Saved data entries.
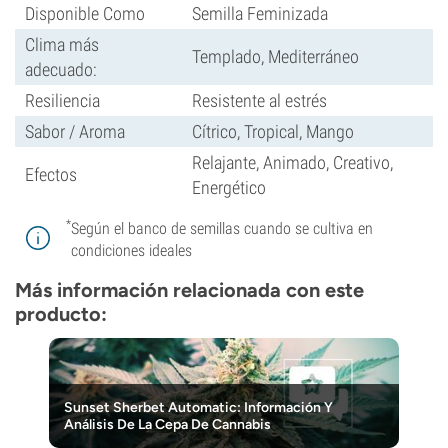
Disponible Como
Semilla Feminizada
Clima más
Templado, Mediterráneo
adecuado:
Resiliencia
Resistente al estrés
Sabor / Aroma
Cítrico, Tropical, Mango
Relajante, Animado, Creativo,
Efectos
Energético
*
Según el banco de semillas cuando se cultiva en
condiciones ideales
Más información relacionada con este
producto:
Sunset Sherbet Automatic: Información Y
Análisis De La Cepa De Cannabis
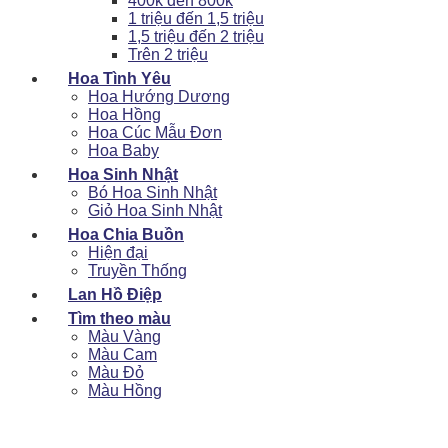
400k đến 800k
1 triệu đến 1,5 triệu
1,5 triệu đến 2 triệu
Trên 2 triệu
Hoa Tình Yêu
Hoa Hướng Dương
Hoa Hồng
Hoa Cúc Mẫu Đơn
Hoa Baby
Hoa Sinh Nhật
Bó Hoa Sinh Nhật
Giỏ Hoa Sinh Nhật
Hoa Chia Buồn
Hiện đại
Truyền Thống
Lan Hồ Điệp
Tìm theo màu
Màu Vàng
Màu Cam
Màu Đỏ
Màu Hồng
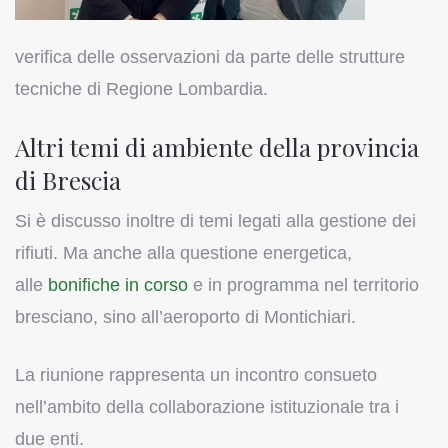
verifica delle osservazioni da parte delle strutture
tecniche di Regione Lombardia.
Altri temi di ambiente della provincia
di Brescia
Si è discusso inoltre di temi legati alla gestione dei
rifiuti. Ma anche alla questione energetica,
alle
bonifiche in corso
e in programma nel territorio
bresciano, sino all’aeroporto di Montichiari.
La riunione rappresenta un incontro consueto
nell’ambito della collaborazione istituzionale tra i
due enti.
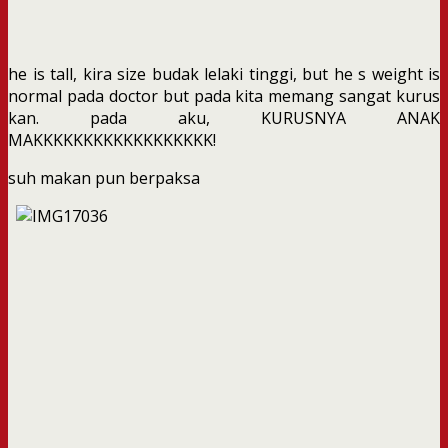
he is tall, kira size budak lelaki tinggi, but he s weight is
normal pada doctor but pada kita memang sangat kurus
kan. pada aku, KURUSNYA ANAK
MAKKKKKKKKKKKKKKKKKK!
suh makan pun berpaksa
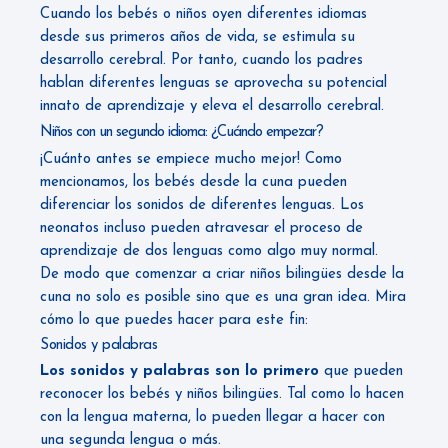
Cuando los bebés o niños oyen diferentes idiomas
desde sus primeros años de vida, se estimula su
desarrollo cerebral. Por tanto, cuando los padres
hablan diferentes lenguas se aprovecha su potencial
innato de aprendizaje y eleva el desarrollo cerebral.
Niños con un segundo idioma: ¿Cuándo empezar?
¡Cuánto antes se empiece mucho mejor! Como
mencionamos, los bebés desde la cuna pueden
diferenciar los sonidos de diferentes lenguas. Los
neonatos incluso pueden atravesar el proceso de
aprendizaje de dos lenguas como algo muy normal.
De modo que comenzar a criar niños bilingües desde la
cuna no solo es posible sino que es una gran idea. Mira
cómo lo que puedes hacer para este fin:
Sonidos y palabras
Los sonidos y palabras son lo primero
que pueden
reconocer los bebés y niños bilingües. Tal como lo hacen
con la lengua materna, lo pueden llegar a hacer con
una segunda lengua o más.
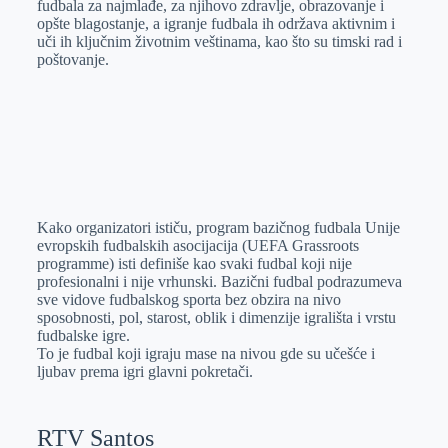
fudbala za najmlađe, za njihovo zdravlje, obrazovanje i
opšte blagostanje, a igranje fudbala ih održava aktivnim i
uči ih ključnim životnim veštinama, kao što su timski rad i
poštovanje.
Kako organizatori ističu, program bazičnog fudbala Unije
evropskih fudbalskih asocijacija (UEFA Grassroots
programme) isti definiše kao svaki fudbal koji nije
profesionalni i nije vrhunski. Bazični fudbal podrazumeva
sve vidove fudbalskog sporta bez obzira na nivo
sposobnosti, pol, starost, oblik i dimenzije igrališta i vrstu
fudbalske igre.
To je fudbal koji igraju mase na nivou gde su učešće i
ljubav prema igri glavni pokretači.
RTV Santos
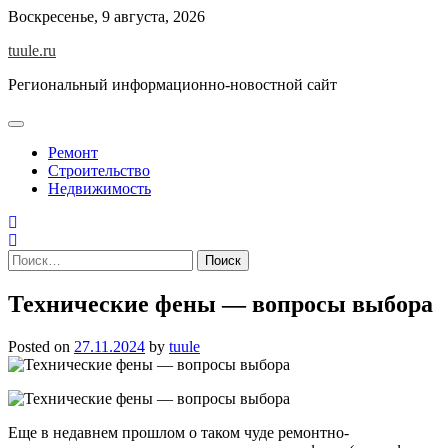
Skip
Воскресенье, 9 августа, 2026
to
tuule.ru
content
Региональный информационно-новостной сайт
Ремонт
Строительство
Недвижимость
Найти:
Технические фены — вопросы выбора
Posted on
27.11.2024
by
tuule
Еще в недавнем прошлом о таком чуде ремонтно-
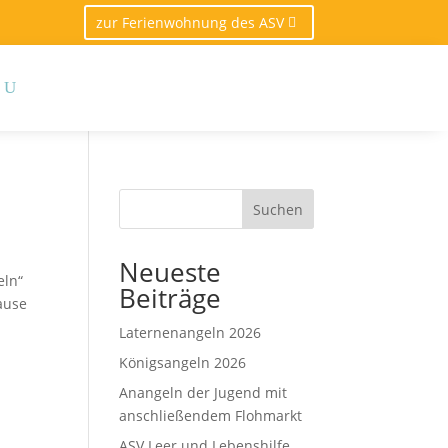
zur Ferienwohnung des ASV
Suchen
Neueste
eln“
Beiträge
ause
Laternenangeln 2026
Königsangeln 2026
Anangeln der Jugend mit
anschließendem Flohmarkt
ASV Leer und Lebenshilfe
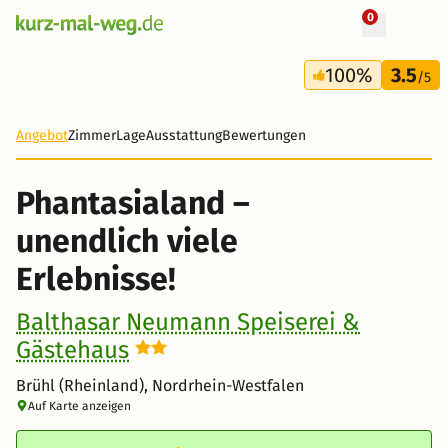
0
+ 22 Fotos
3 Tage
100%
3.5
236 €
/5
Angebot
Zimmer
Lage
Ausstattung
Bewertungen
Phantasialand –
unendlich viele
Erlebnisse!
Balthasar Neumann Speiserei &
Gästehaus
Brühl (Rheinland), Nordrhein-Westfalen
Auf Karte anzeigen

Assignment. "normal" is the string to look for; please copy every line of the records above where it appears.

Response to this task.
normal pada doctor but pada kita memang sangat kurus
aprendizaje de dos lenguas como algo muy normal.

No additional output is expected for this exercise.